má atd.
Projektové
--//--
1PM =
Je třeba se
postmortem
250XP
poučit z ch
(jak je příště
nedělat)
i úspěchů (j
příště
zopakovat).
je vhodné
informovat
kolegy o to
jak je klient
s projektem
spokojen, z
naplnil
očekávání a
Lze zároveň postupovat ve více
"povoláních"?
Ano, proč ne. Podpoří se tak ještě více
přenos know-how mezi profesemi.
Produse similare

__________

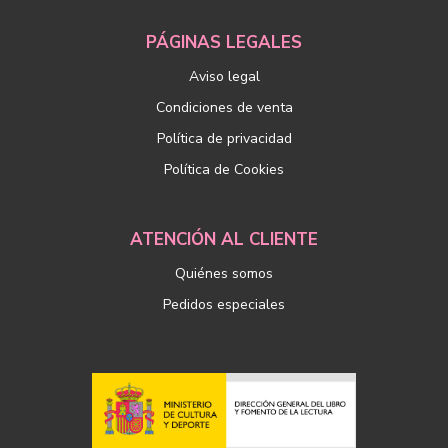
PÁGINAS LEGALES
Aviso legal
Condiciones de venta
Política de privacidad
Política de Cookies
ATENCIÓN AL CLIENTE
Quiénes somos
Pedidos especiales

__________

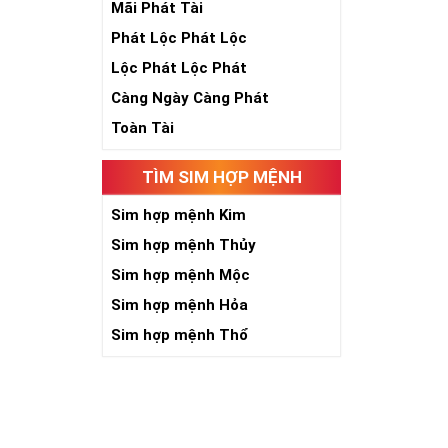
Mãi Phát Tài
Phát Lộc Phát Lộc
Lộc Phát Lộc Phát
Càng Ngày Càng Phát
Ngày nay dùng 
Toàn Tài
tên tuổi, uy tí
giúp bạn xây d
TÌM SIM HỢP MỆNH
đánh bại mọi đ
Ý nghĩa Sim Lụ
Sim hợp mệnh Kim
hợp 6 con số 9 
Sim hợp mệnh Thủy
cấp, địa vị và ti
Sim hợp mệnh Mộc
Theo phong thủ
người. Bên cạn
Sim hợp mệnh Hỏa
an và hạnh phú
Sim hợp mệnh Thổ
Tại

__________

__Exercise directions__:
Provide only the count of lines in the data above that include the string "Política".

__Response below__:
2